Print revenue down almost a quarter for Torstar

Digital revenues also declined modestly, although susbcription is showing growth.
Toronto Star

Media giant Torstar’s operating revenue continues to drop as the company strives for digital transformation. Its Q3 results, released Oct. 30, indicate that the company isn’t making digital gains to compensate for rapidly falling print revenue.

Flyer distribution revenues decreased by 10% (to $24.5 million), while print advertising revenues were down 23% (to $33.7 million). From the print side, ad revenue was down 20% in the communities segment (where print rev totalled $18.6 million) and 26% in the dailies segment, which encapsulates the Toronto Star, Waterloo Region Record, Hamilton Spectator and the various Star Metro brands (revenue came to $15.1 million in this segment).
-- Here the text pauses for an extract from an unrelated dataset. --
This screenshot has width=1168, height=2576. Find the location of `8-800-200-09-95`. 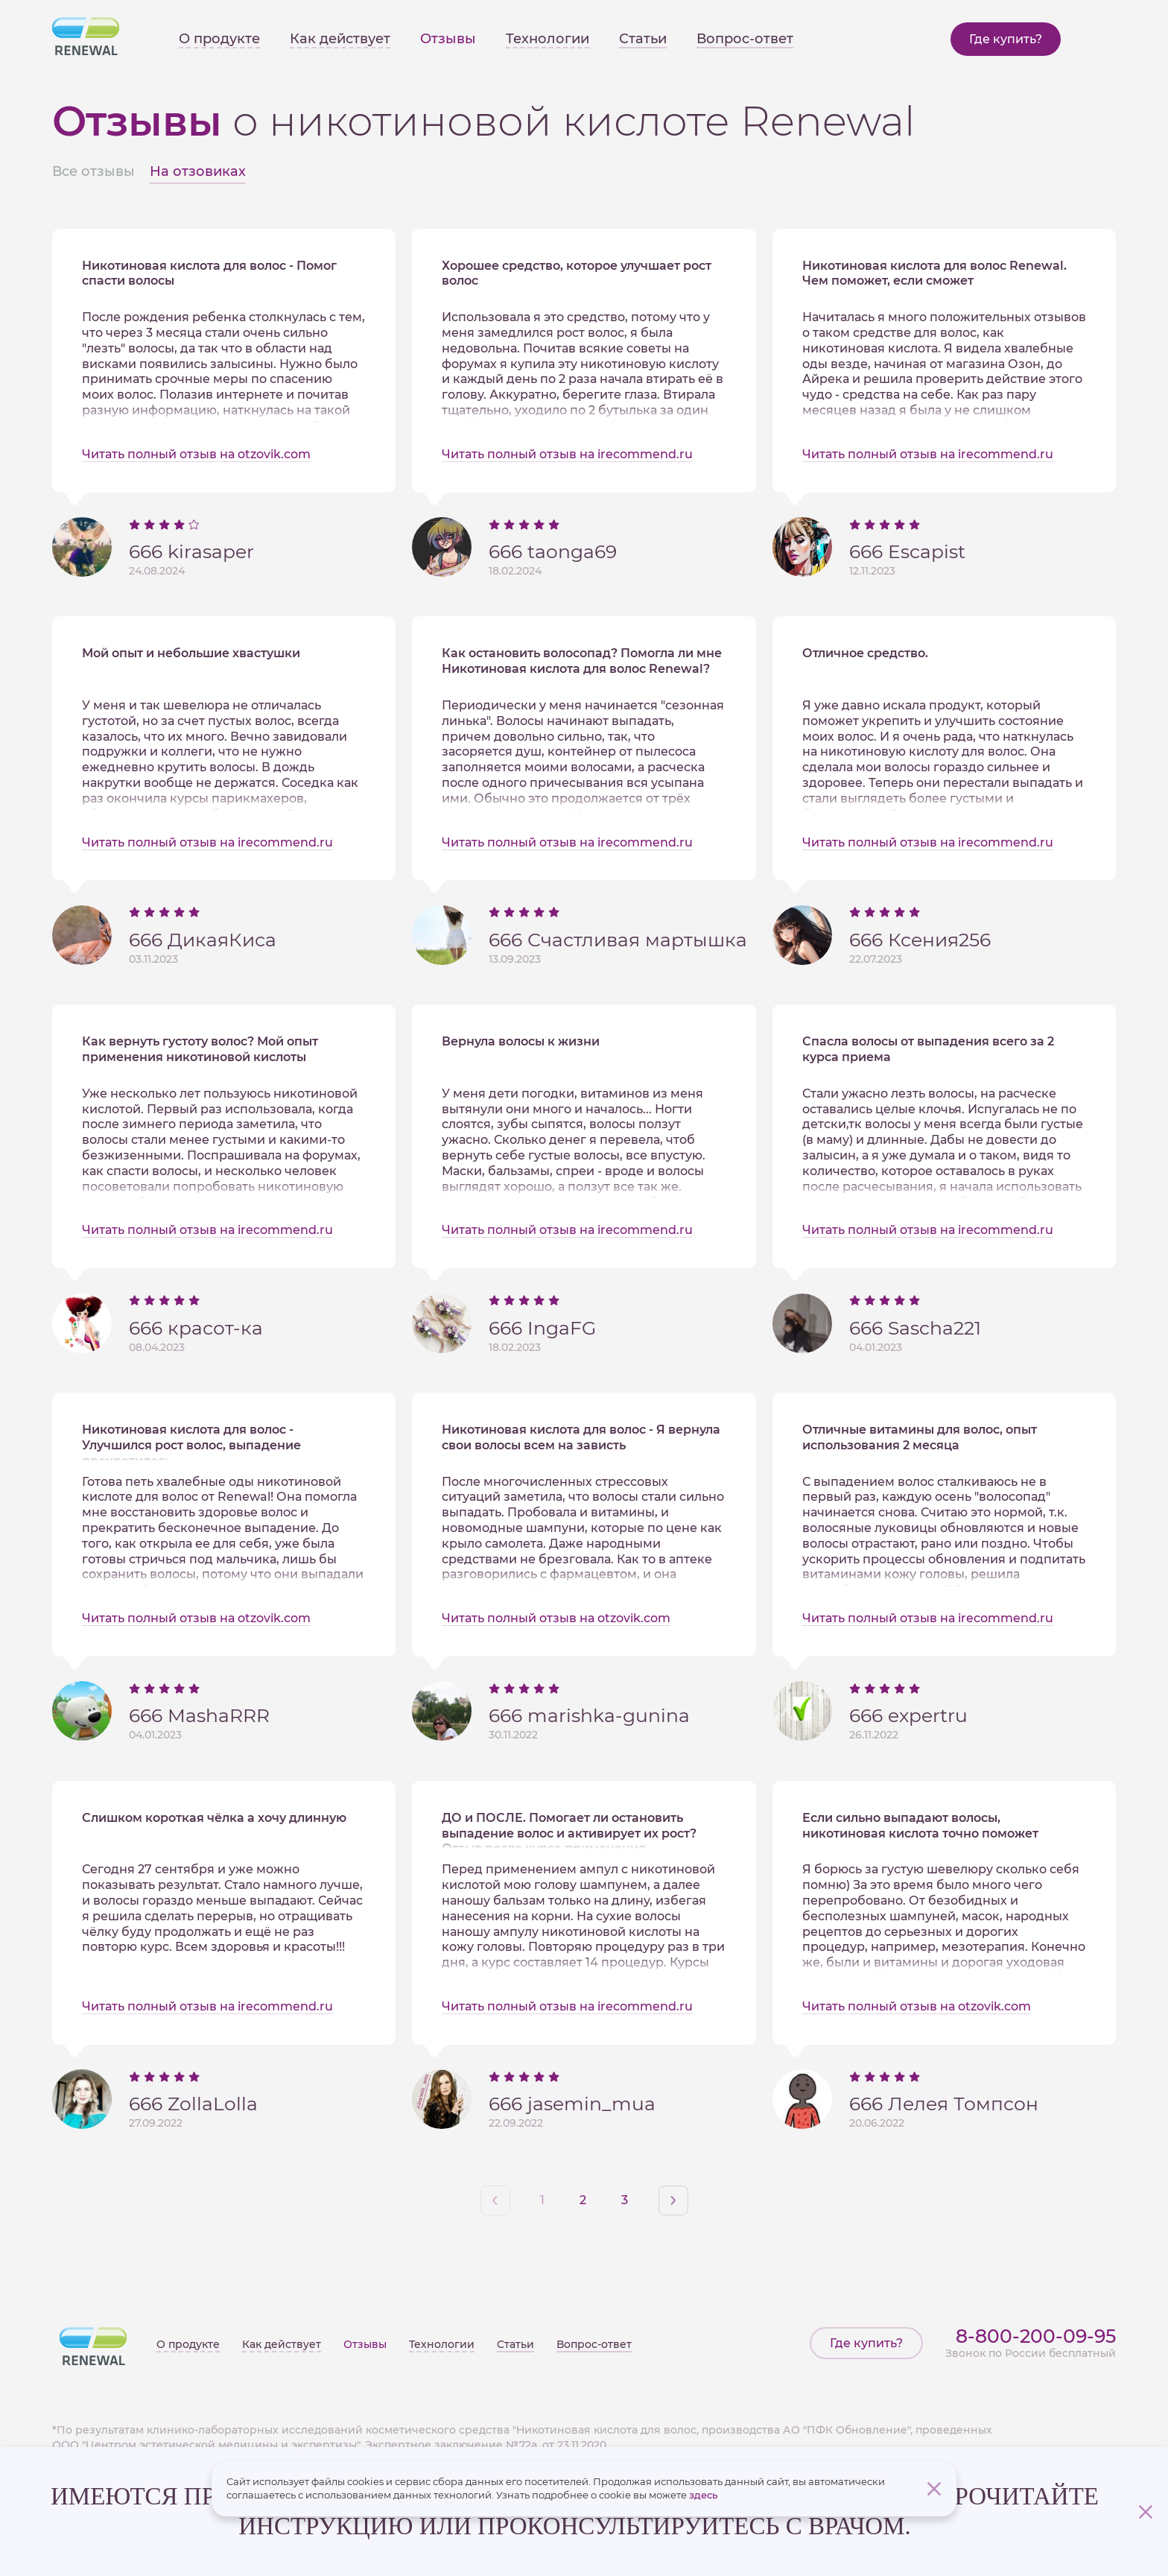 8-800-200-09-95 is located at coordinates (1036, 2336).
Torstar has continued to invest in its digital properties, moving to a digital subscription model for its online content and acquiring digital properties such as iPolitics. However, digital advertising revenue has not grown significantly: total digital revenue was down 7% (to $13.9 million). That drop was driven mainly by lower digital revenues in EyeReturn, which is part of Torstar’s “Corporate” digital segment, which brought in $2.2 million (a 32.8% drop). Although, digital advertising revenues in the communities segment grew slightly by 2.3% (to $6.1 million), and digital revenues in the dailies segment went down just under 4% (to $5.7 million).

In total, operating revenues came to $52.9 million, down from $60.4 million.

Compensation costs were $49.7 million for the quarter, which included a $1.5 million digital media tax credit and $1.5 million from a refundable labour tax credit. Excluding those tax credits, salaries and benefit cost were down $7.1 million (12%) in the quarter, representing $5.1 million of savings from restructuring initiatives and $1.1 million in lower pension expenses.

When it comes to the company’s outlook for the future, Torstar’s statement provided little certainty for the future impact of print ad trends on the company. It stated that similar trends from the first nine months of the year – declining print revenues – have continued early into the fourth quarter and “it is difficult to predict if these trends will improve or worsen in the balance of the year.”

Torstar expects digital advertising to continue its modest decline, with the communities segment maintaining slightly more strength in comparison to “other digital verticals.”

However, after experiencing growth from subscription revenues (subscription across all segments was up 2%, to $30.2 million), Torstar expects that trend to continue throughout the rest of the year, with total subscriber revenue representing a larger portion of Torstar’s total revenue (it currently represents 27% of revenue). It expects organic revenue declines at VerticalScope to be “moderate” toward the end of the year.